第122話 ジャングル探査に出発
以前に迷子を期待され夜間訓練に出された時のように、えらく中途半端な時間に、それも、追い出されるように基地を出発してから1週間が経った。
今回の我々に課された任務は目的地までのルート探索とは違って、エリア調査で、現地勢力とのファーストコンタクトである。
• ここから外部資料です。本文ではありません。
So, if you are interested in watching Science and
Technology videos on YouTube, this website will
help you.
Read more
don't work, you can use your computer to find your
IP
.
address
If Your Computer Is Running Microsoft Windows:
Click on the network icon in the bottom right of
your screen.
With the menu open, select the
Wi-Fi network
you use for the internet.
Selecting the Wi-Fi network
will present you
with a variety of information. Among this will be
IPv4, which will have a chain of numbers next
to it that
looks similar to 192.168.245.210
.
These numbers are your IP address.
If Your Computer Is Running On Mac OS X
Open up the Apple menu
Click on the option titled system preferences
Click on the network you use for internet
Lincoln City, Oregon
なので、丁寧にエリアを調査し、早急に現地勢力を見つける必要があった。
その為に、小隊本体の進むスピードは遅々たるもので、ほとんど動けていない。
しかし、その代わりにバイクは全台フル活動で、休みなく動き回っている。
また、各分隊長は配下の分隊を率いてジャングル内を歩兵にて調査に出ている。
これは、調査という名を借りた新兵の訓練である。
我々の小隊は、小隊としては異常に構成人数が多く、そのほとんどが新兵で構成されている。
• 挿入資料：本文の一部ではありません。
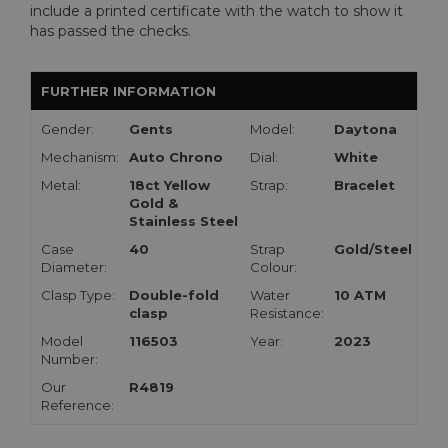
include a printed certificate with the watch to show it
has passed the checks.
FURTHER INFORMATION
Gender:
Gents
Model:
Daytona
Mechanism:
Auto Chrono
Dial:
White
Metal:
18ct Yellow
Strap:
Bracelet
Gold &
Stainless Steel
Case
40
Strap
Gold/Steel
Diameter:
Colour:
Clasp Type:
Double-fold
Water
10 ATM
clasp
Resistance:
Model
116503
Year:
2023
Number:
Our
R4819
Reference:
しかし侮るなかれ、我々の新兵たちは、その技量はすでにそこらの工兵隊の技量を遥かに凌駕して、あのサカキ中佐すらも唸らせるレベルに達していた。
それもその筈で、配属されてからほぼ毎日何かしらの工事に駆り出されていたのだから、技量が上がるのは頷ける。
でも、我々は、工兵隊ではない。
本来は、攻撃を主体とする一般の兵士なのだ。
帝国一優秀といっても過言のないくらいであった『山猫』分隊の充分なる指導を毎日、それも、基地にあるアスレチックス……もとい、訓練施設で受けていたので、基礎体力と基本動作においては充分に兵士としてのレベルに達しているのだが、経験という観点では明らかに不足しており、いざ実践任務となると新兵の顔を見せてしまうのはやむを得ないことだろう。
そこも今回の任務でかなりの経験を積ませることが出来そうだ。
各分隊長たちも経験の習得にかなり貪欲で、機会があれば逃さずに分隊をジャングル内に投入させていた。
今も、経験豊富な第一分隊長のスティア軍曹が自身の分隊を率いて、新任のカリン准尉率いる第三分隊を連れてジャングル内を探索に出ている。
なので、俺の周りはかなり忙しく動き回っているが、俺とサリーだけが取り残された状態のように暇だったのだ。
最もサリーは隊の給食を担当しているのでそれなりに仕事がある。
なので、完全に暇人は目下のところ俺だけだ。
かれこれ一週間になるが今のところこれといった成果は出せていない。
なのに定時連絡で旅団司令部に連絡をいれると、なぜか一様にホッとした雰囲気が伝わってくる。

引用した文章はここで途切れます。